Friday, March 7, 2014

Grave (9/03 Issue Article Excerpt)

Grave (Excerpt From the September 2003 Issue)

The Online Magazine of Modern Necrological Studies

Ectonecrological Distinctions: Geists, Ghosts and Spirits- Are Modern Definitions Accurate or Too Vague?

By Helenya Amaranth Gates
Geists, Ghosts and Spirits are three distinct categories, as anyone who has a basic understanding of Ectonecrology- the Necrological magickal disciplines tied to incorporeal and ectoplasmic entities- will attest.  Geist has, and continues to remain a point of contention as it lacks a distinct meaning.  Geist originates in German, and has the same meanings in that language as spirit or ghost has in English.

Each of these three categories have a variety of names and terms throughout the languages of many different practitioners throughout the world.  Here is a attempt to explain each of these definitions, and the problems that have come up because of them.  Replication of spells and practices can grow dangerous.  Any miscommunication or misunderstanding of another's terms, can over time cause problems for any practitioner.


There is no certainty if Ghosts are either the spirits of the deceased, ectoplasm mimicking the deceased or something else between those two definitions.  Most modern Necromancers use a definition established in Friedrich Kimura's Black Binder in the late 1960s.  The Black Binder originates the modern ideal of the ghost as echo of the deceased.  The premiere usage of this in the Black Binder had been Kimura's Death Wind spell, wherein she created a series of ghosts from those still living.

"They are just echoes," Kimura told me when I spoke to her last June.  Still looking rather young for a woman in her late seventies, Friedrich still teaches her own small school of necromancy in Seattle.  She points to those ghosts haunting and abusing the living throughout sites scattered across the world.  "Like computer programs, they can be edited or created out of raw ectoplasm."

Others still oppose Kimura's methodologies.  Voodoun practitioners often claim that Kimura's views are very close to being a step away from outright enslavement of who they consider to be the dead.  No modern practitioner has found definite evidence in certain favor of either interpretation.
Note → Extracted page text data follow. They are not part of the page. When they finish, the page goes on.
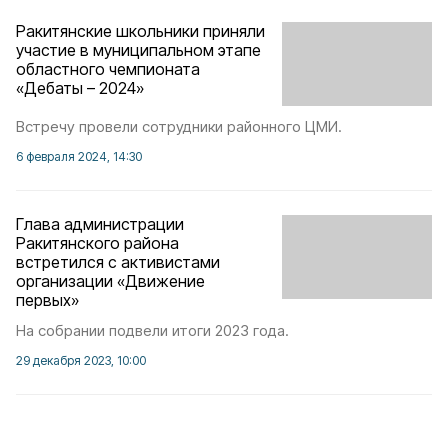
Ракитянские школьники приняли
участие в муниципальном этапе
областного чемпионата
«Дебаты – 2024»
Встречу провели сотрудники районного ЦМИ.
6 февраля 2024, 14:30
Глава администрации
Ракитянского района
встретился с активистами
организации «Движение
первых»
На собрании подвели итоги 2023 года.
29 декабря 2023, 10:00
If the definition of Ghosts feels still vague in modern necrology, Spirits leave one feeling less informed.  Spirits vary so greatly in attitudes, actions and persona its hard to capture their variety easily.  Spirits are otherworldly entities who can only exist on in our material reality in ectoplasmic form.  They tend to be alien beings, who are incapable of understanding humans.  Vice versa is true as well.

Almost all evidence points to confirming this, although there are... exceptions that leave a few questioning the rule.  For example, the 1999 incident where a group of spirits possessed a group of teenage girls.  The possessed teens then walked fifteen miles into a forest, where they rescued a hiker who'd been trapped by a fallen tree.  It remains uncertain of why the spirits acted to rescue the hiker, but it seems that they thought of it as an action they had to do.

That isn't the only incident, but the majority of other incidents tell the opposite story.  Spirits act in some alien manner, witnesses were unable or incapable of discerning any deeper meaning to it.  Practitioners can bargain with Spirits, and even in those dealings, spirits that seem directly related act very different in identical circumstances.  Such bargains can't be perfectly duplicated.


This is the category that Kimura's work inspired.  Kimura is quick to point to others for the coining of the term, as Kimura views all Ghosts as some form of Geist.

"We think most Geists are some form of decayed Ghost.  They've lost part of their memories or definition, becoming like spirits, but they still want to interact with mortals."  Dave Storm explained to me.  Dave is one of the young ectonecrology experts that works for the United States Multiversal Survey's External Threat Containment team.  His work focuses on analyzing ghosts and geists for potential threats.  "It may be some sort of Ectoplasmic evolutionary process too.  We just don't know yet."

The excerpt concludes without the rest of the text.